The Amazon EKS Pod Identity Agent uses the node role.

November 26, 2023

Introduced AmazonEFSCSIDriverPolicy.

Amazon introduced the AmazonEFSCSIDriverPolicy.

July 26, 2023

Added permissions to AmazonEKSClusterPolicy.

Added ec2:DescribeAvailabilityZones permission to allow Amazon EKS to get the AZ details during subnet auto-discovery while creating load balancers.

February 7, 2023

Updated policy conditions in AmazonEBSCSIDriverPolicy.

Removed invalid policy conditions with wildcard characters in the StringLike key field. Also added a new condition ec2:ResourceTag/kubernetes.io/created-for/pvc/name: "*" to ec2:DeleteVolume, which allows the EBS CSI driver to delete volumes created by the in-tree plugin.

November 17, 2022

Added permissions to AmazonEKSLocalOutpostServiceRolePolicy.

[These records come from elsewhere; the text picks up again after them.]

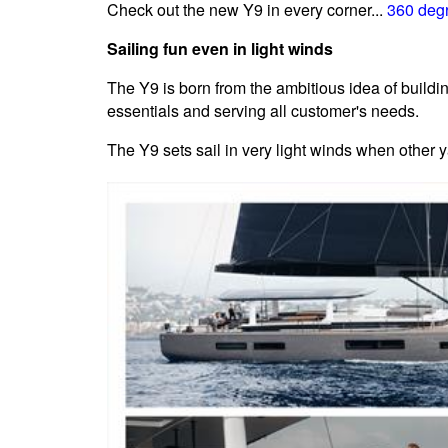
Check out the new Y9 in every corner...
360 degr
Sailing fun even in light winds
The Y9 is born from the ambitious idea of buildi
essentials and serving all customer's needs.
The Y9 sets sail in very light winds when other y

Added ec2:DescribeVPCAttribute, ec2:GetConsoleOutput and ec2:DescribeSecret to allow better prerequisite validation and managed lifecycle control. Also added ec2:DescribePlacementGroups and "arn:aws:ec2:*:*:placement-group/*" to ec2:RunInstances to support placement control of the control plane Amazon EC2 instances on Outposts.

October 24, 2022

Update Amazon Elastic Container Registry permissions in AmazonEKSLocalOutpostClusterPolicy.

Moved action ecr:GetDownloadUrlForLayer from all resource sections to a scoped section. Added resource arn:aws-cn:ecr:*:*:repository/eks/*. Removed resource arn:aws-cn:ecr:*:*:repository/eks/eks-certificates-controller-public. This resource is covered by the added arn:aws-cn:ecr:*:*:repository/eks/* resource.

October 20, 2022

Added permissions to AmazonEKSLocalOutpostClusterPolicy.

Added the arn:aws-cn:ecr:*:*:repository/kubelet-config-updater Amazon Elastic Container Registry repository so the cluster control plane instances can update some kubelet arguments.

August 31, 2022

Introduced AmazonEKSLocalOutpostClusterPolicy.

Amazon introduced the AmazonEKSLocalOutpostClusterPolicy.

August 24, 2022

Introduced AmazonEKSLocalOutpostServiceRolePolicy.

Amazon introduced the AmazonEKSLocalOutpostServiceRolePolicy.

August 23, 2022

Introduced AmazonEBSCSIDriverPolicy.

Amazon introduced the AmazonEBSCSIDriverPolicy.

April 4, 2022

Added permissions to AmazonEKSWorkerNodePolicy.

Added ec2:DescribeInstanceTypes to enable Amazon EKS-optimized AMIs that can auto discover instance level properties.

March 21, 2022

Added permissions to AWSServiceRoleForAmazonEKSNodegroup.

Added autoscaling:EnableMetricsCollection permission to allow Amazon EKS to enable metrics collection.

December 13, 2021

Added permissions to AmazonEKSClusterPolicy.

Added ec2:DescribeAccountAttributes, ec2:DescribeAddresses, and ec2:DescribeInternetGateways permissions to allow Amazon EKS to create a service-linked role for a Network Load Balancer.

June 17, 2021

Amazon EKS started tracking changes.

Amazon EKS started tracking changes for its Amazon managed policies.